Değerli arkadaşlar, şimdi bir düzenleme yapıyoruz. Bunun hukukla, adaletle çok çok ilgisi var. Avrupa Konseyinin "GRECO" diye bir birimi var, OECD bünyesinde de çalışıyor. Özellikle yargı ve siyaset alanındakilerin yani milletvekillerinin, siyaset alanındakilerin ve yargının nasıl çalışması gerektiğini ölçüyor. Şimdi, biz, zaman zaman diyoruz ki: "Avrupalılar da şöyle böyle." Batılıları da eleştiriyoruz; doğrudur, eleştirmemiz de lazım.
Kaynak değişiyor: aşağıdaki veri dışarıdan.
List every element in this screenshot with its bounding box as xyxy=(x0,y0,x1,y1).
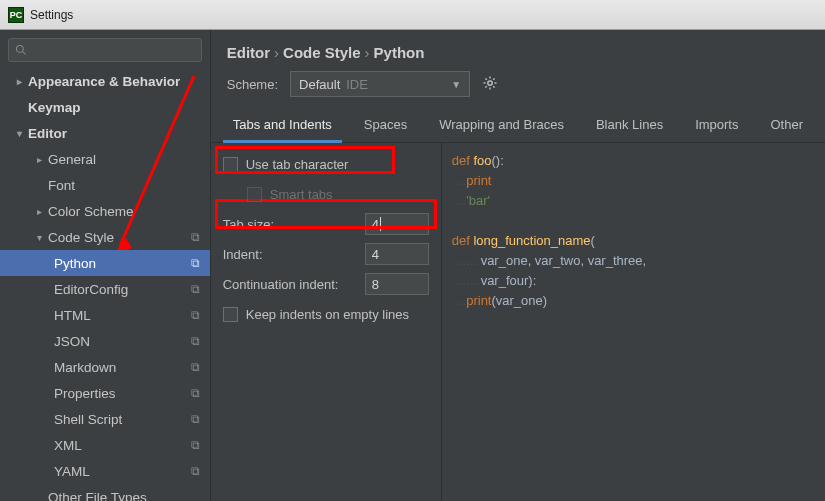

Onlar da ikiyüzlülük yapıyorlar ancak şeffaflık konusunda, hesap verilebilirlik konusunda bunlar ölçülebilir kavramlar olmuş değerli arkadaşlar. Bunları kötüye kullanmak mümkün olmamalı, ölçülebilir kavramlar. Şimdi, GRECO'nun çalışmalarına göre belli kriterler var; siyasiler ve yargı mensupları belli kurallara uymak zorundalar. Türkiye siyasileri de yargı mensupları da o kurallara uymuyorlar. En fazla bu kuralların dışında kalan ülkelerden bir tanesiyiz. Onun için bu konularda onları eleştirmeye de çok fazla hakkımız yok. Belli kriterler konulmuş, ölçülebilir hâle getirilmiş bunlar; bunlara bizim de uymamız gerekiyor.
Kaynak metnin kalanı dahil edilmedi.